The conflict of differing moral absolutes will increase in western culture as it is impacted by those whose moral bases come from a different tradition of whatever origin. Each national system of justice will have to determine if it can exist with competing moral traditions. If not, then someone on some basis will have to decide which moral system prevails regardless of the roots of that system.

When there is no such moral authority to which a group can appeal, the result is the image given in the last verse of the Book of Judges in the Bible. "In those days there was no king in Israel; every man did what was right in his own eyes." (RSV) In such circumstances the law of survival soon becomes paramount. Call it the survival of the fittest, the Law of the Claw and Fang, or might makes right. The results are the same. The strongest in will and physical resources will almost always determine what is right and what is wrong, what are to be the laws of the land.

Without moral absolutes built into the foundation of a nation that determine what is right and wrong, then an appeal can be made to any system to justify what someone wants to do. Perhaps the appeal can be made to situational ethics. The circumstances determine the response. Decisions could be culturally based, varying across societies and generations. Left to this standard we are forced to redefine our concepts of order and chaos.

The case in Canada called into question the proper response to a situation when two systems of absolutes confronted one another if indeed the deaths were not accidental. In this case what constitutes justifiable homicide. Does saving family honor justify killing the one who is seen as bringing shame on the family? Though the defense claimed accidental death, the court decided the family members' deaths were the result of premeditated murder. In other cultures the premeditation would have been seen as justifiable for the sake of family honor. Under Canadian law such reasoning was rejected.

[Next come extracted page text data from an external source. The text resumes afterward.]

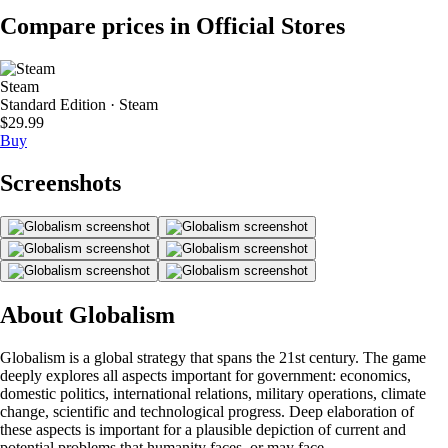
Compare prices in Official Stores
Steam
Standard Edition · Steam
$29.99
Buy
Screenshots
About Globalism
Globalism is a global strategy that spans the 21st century. The game
deeply explores all aspects important for government: economics,
domestic politics, international relations, military operations, climate
change, scientific and technological progress. Deep elaboration of
these aspects is important for a plausible depiction of current and
potential problems that humanity faces, or may face.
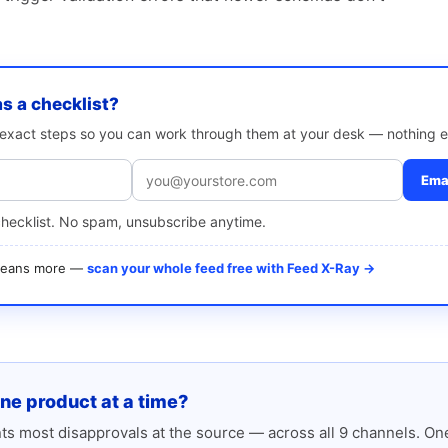
as a checklist?
e exact steps so you can work through them at your desk — nothing e
Emai
checklist. No spam, unsubscribe anytime.
 means more —
scan your whole feed free with Feed X-Ray →
one product at a time?
s most disapprovals at the source — across all 9 channels. One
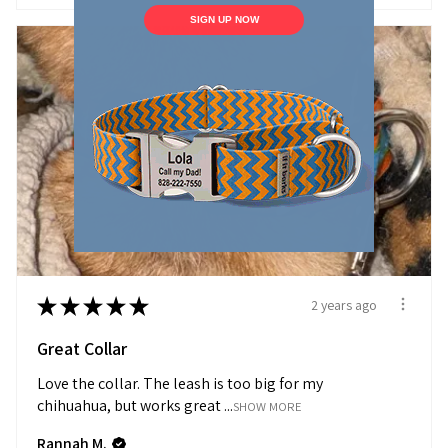
SIGN UP NOW
★
★
★
★
★
2 years ago
Great Collar
Love the collar. The leash is too big for my
chihuahua, but works great ...
SHOW MORE
Rannah M.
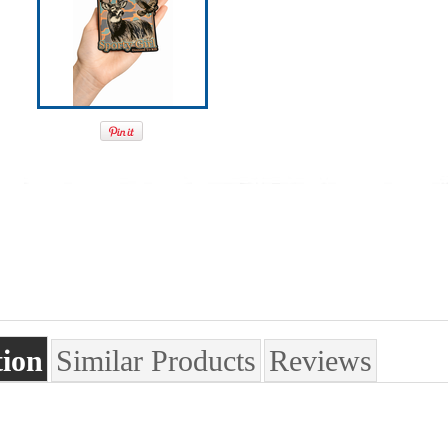
tion
Similar Products
Reviews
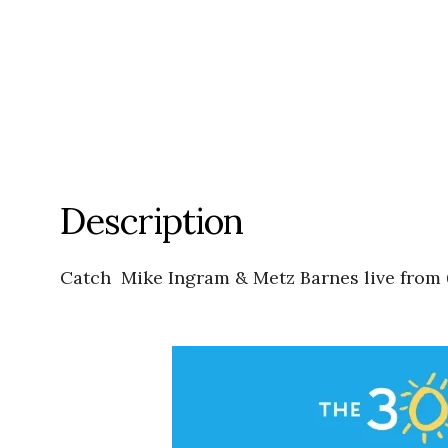
Description
Catch Mike Ingram & Metz Barnes live from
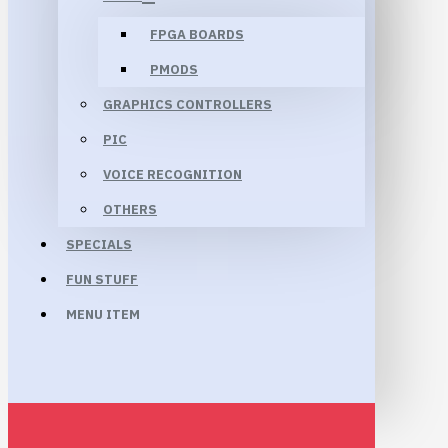
FPGA BOARDS
PMODS
GRAPHICS CONTROLLERS
PIC
VOICE RECOGNITION
OTHERS
SPECIALS
FUN STUFF
MENU ITEM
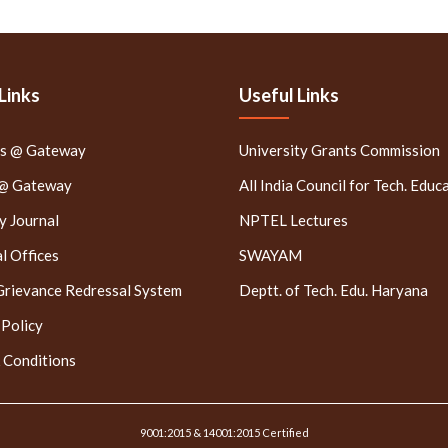
Links
Useful Links
rs @ Gateway
University Grants Commission
 @ Gateway
All India Council for Tech. Educ
 Journal
NPTEL Lectures
l Offices
SWAYAM
Grievance Redressal System
Deptt. of Tech. Edu. Haryana
 Policy
 Conditions
9001:2015 & 14001:2015 Certified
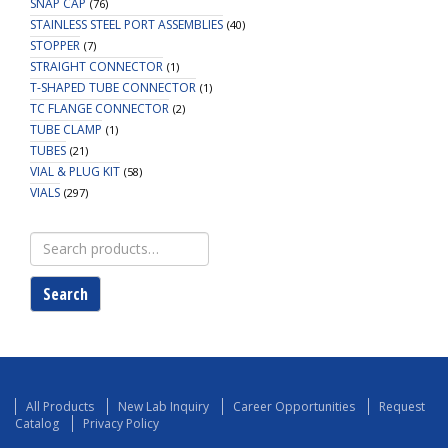
SNAP CAP
(76)
STAINLESS STEEL PORT ASSEMBLIES
(40)
STOPPER
(7)
STRAIGHT CONNECTOR
(1)
T-SHAPED TUBE CONNECTOR
(1)
TC FLANGE CONNECTOR
(2)
TUBE CLAMP
(1)
TUBES
(21)
VIAL & PLUG KIT
(58)
VIALS
(297)
Search
for:
Search
All Products
New Lab Inquiry
Career Opportunities
Request
Catalog
Privacy Policy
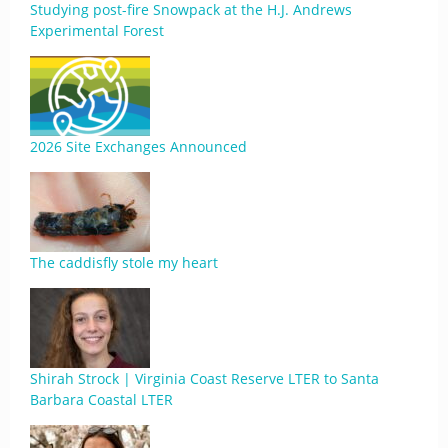
Studying post-fire Snowpack at the H.J. Andrews
Experimental Forest
2026 Site Exchanges Announced
The caddisfly stole my heart
Shirah Strock | Virginia Coast Reserve LTER to Santa
Barbara Coastal LTER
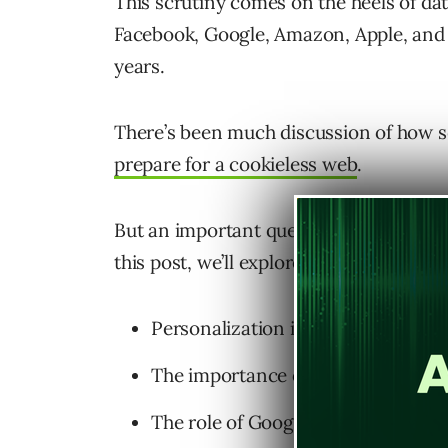
This scrutiny comes on the heels of da
Facebook, Google, Amazon, Apple, and 
years.
There’s been much discussion of how 
prepare for a cookieless web
.
But an important question remains: How
this post, we’ll explore this change thr
Personalization in the SERPs.
The importance of first-party data
The role of Google Search Console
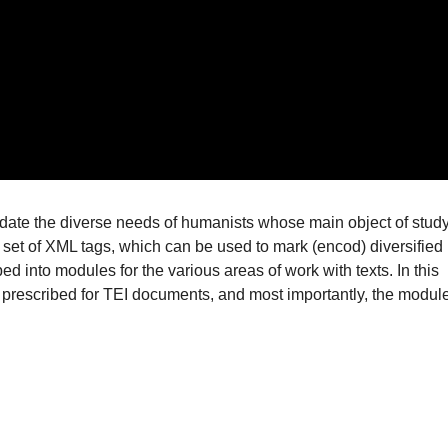
ate the diverse needs of humanists whose main object of stud
 set of XML tags, which can be used to mark (encod) diversified
ed into modules for the various areas of work with texts. In this
re prescribed for TEI documents, and most importantly, the modul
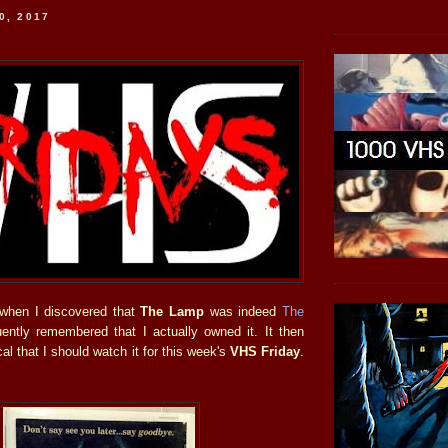
0, 2017
hen I discovered that
The Lamp
was indeed
The
ently remembered that I actually owned it. It then
cal that I should watch it for this week's
VHS Friday
.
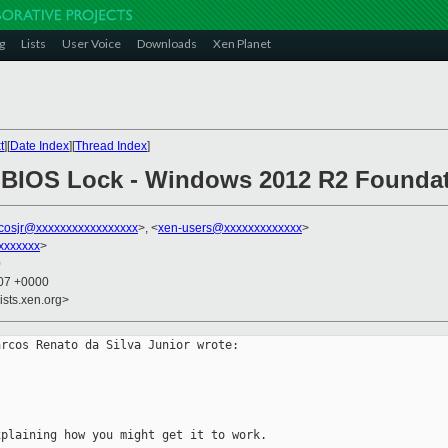
g
Lists
User Voice
Downloads
Xen Planet
t
][
Date Index
][
Thread Index
]
ed BIOS Lock - Windows 2012 R2 Found
cosjr@xxxxxxxxxxxxxxxxx
>, <
xen-users@xxxxxxxxxxxxx
>
xxxxxxx
>
0
:07 +0000
ists.xen.org>
rcos Renato da Silva Junior wrote:

plaining how you might get it to work.
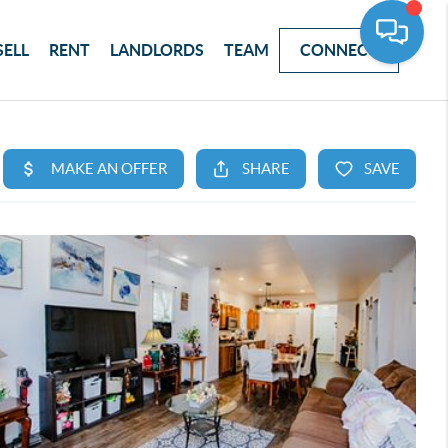
SELL
RENT
LANDLORDS
TEAM
CONNECT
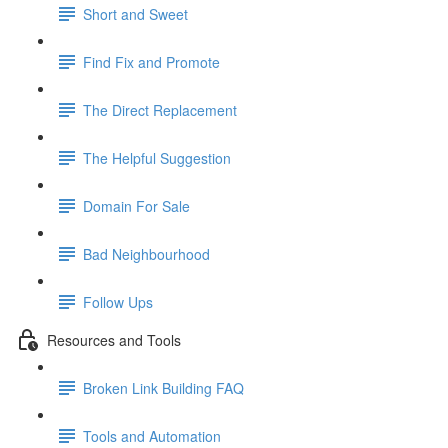
Short and Sweet
Find Fix and Promote
The Direct Replacement
The Helpful Suggestion
Domain For Sale
Bad Neighbourhood
Follow Ups
Resources and Tools
Broken Link Building FAQ
Tools and Automation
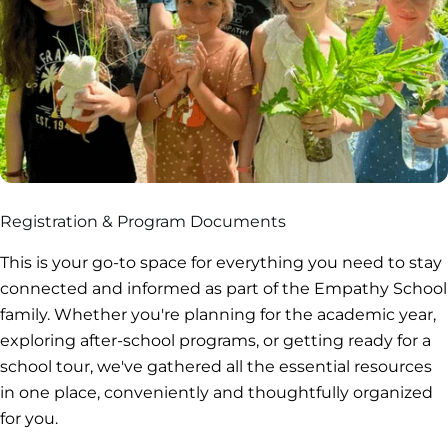
Registration & Program Documents
This is your go-to space for everything you need to stay
connected and informed as part of the Empathy School
family. Whether you're planning for the academic year,
exploring after-school programs, or getting ready for a
school tour, we've gathered all the essential resources
in one place, conveniently and thoughtfully organized
for you.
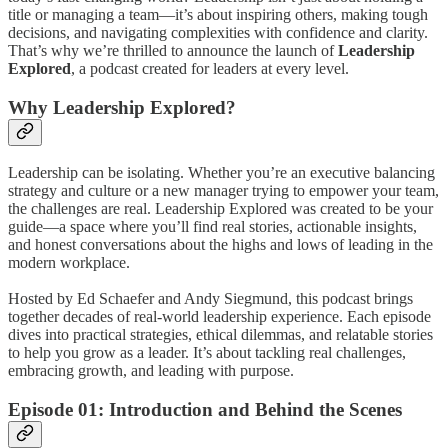
title or managing a team—it’s about inspiring others, making tough
decisions, and navigating complexities with confidence and clarity.
That’s why we’re thrilled to announce the launch of
Leadership
Explored
, a podcast created for leaders at every level.
Why Leadership Explored?
Leadership can be isolating. Whether you’re an executive balancing
strategy and culture or a new manager trying to empower your team,
the challenges are real. Leadership Explored was created to be your
guide—a space where you’ll find real stories, actionable insights,
and honest conversations about the highs and lows of leading in the
modern workplace.
Hosted by Ed Schaefer and Andy Siegmund, this podcast brings
together decades of real-world leadership experience. Each episode
dives into practical strategies, ethical dilemmas, and relatable stories
to help you grow as a leader. It’s about tackling real challenges,
embracing growth, and leading with purpose.
Episode 01: Introduction and Behind the Scenes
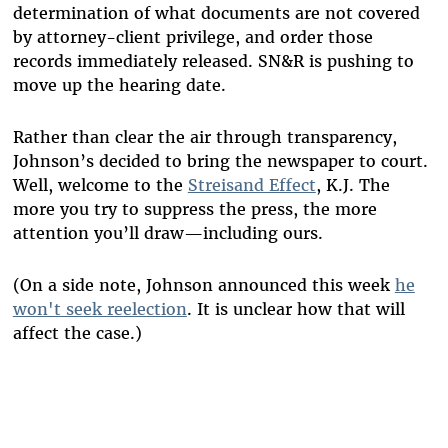
determination of what documents are not covered
by attorney-client privilege, and order those
records immediately released. SN&R is pushing to
move up the hearing date.
Rather than clear the air through transparency,
Johnson’s decided to bring the newspaper to court.
Well, welcome to the
Streisand Effect
, K.J. The
more you try to suppress the press, the more
attention you’ll draw—including ours.
(On a side note, Johnson announced this week
he
won't seek reelection
. It is unclear how that will
affect the case.)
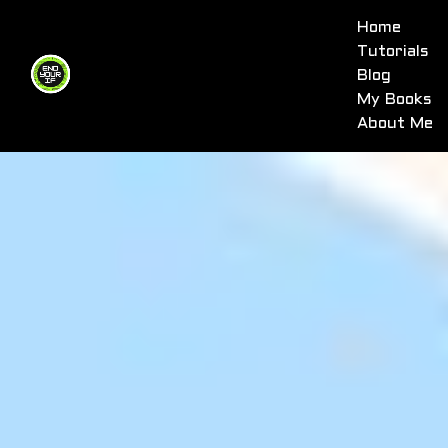
Home
Tutorials
Blog
My Books
About Me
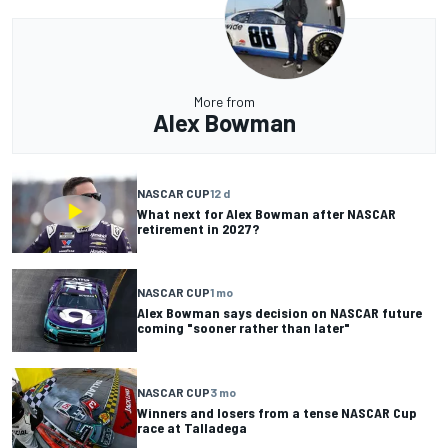
More from
Alex Bowman
NASCAR CUP
12 d
What next for Alex Bowman after NASCAR
retirement in 2027?
NASCAR CUP
1 mo
Alex Bowman says decision on NASCAR future
coming "sooner rather than later"
NASCAR CUP
3 mo
Winners and losers from a tense NASCAR Cup
race at Talladega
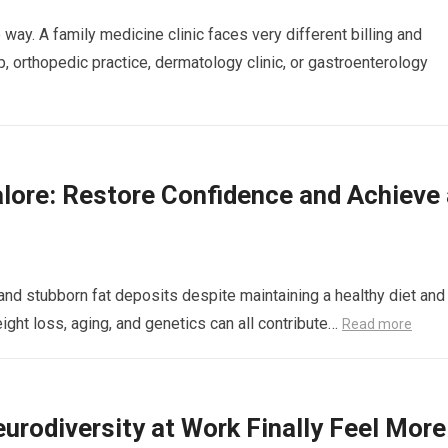
way. A family medicine clinic faces very different billing and
 orthopedic practice, dermatology clinic, or gastroenterology
lore: Restore Confidence and Achieve 
nd stubborn fat deposits despite maintaining a healthy diet and
eight loss, aging, and genetics can all contribute…
Read more
rodiversity at Work Finally Feel More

When moral absolutes are allowed to come into conflict, we walk a dangerous path that has an end in "each man did what was right in his own eyes." For a society to remain orderly and not sink into a survival of the fittest, a moral code of absolutes must be established and followed. If change occurs, it cannot be because someone finds the change makes life more convenient. That leads quickly to might makes right. Even when it is the majority who feels that change is necessary, an appeal to the present circumstances can only lead to long term disorder.

How are we to live as Christians in a secular nation in a secular world? A recent survey revealed that 80% of Americans consider themselves Christian. Do all of these 80% follow the same moral absolutes? If not, then what are the bases for the differences and to what authority are they appealing to support their beliefs - the value of the individual, the value of humanity, of creation, the authority of the Divine? Can being Christian in terms of the moral absolutes to which one appeals have so many variations and still be Christian?

Our own country must also struggle with this question. Was our constitution based upon moral absolutes? To what authority do these absolutes appeal? Has that authority changed since the 1780's? If so, are we ready to admit it. If it has changed, what is the authority under which we now operate and does it prescribe moral absolutes?

For the Christian in day to day life, there must be an appeal to moral absolutes that have their ground in divine revelation. By the very definition of absolute, these cannot change on human whim or by changes in situation and circumstances, nor even by human government action. It is the individual who must change, not the law. As surely as each individual nation must decide what will be the absolutes upon which its laws will be based and its society guided, so must every individual for his or her personal behavior. When moral absolutes are rejected by society, then chaos and disorder will reign and the power to say what is right and what is wrong for the common good will reside only in the hands of those willing to use fang and claw.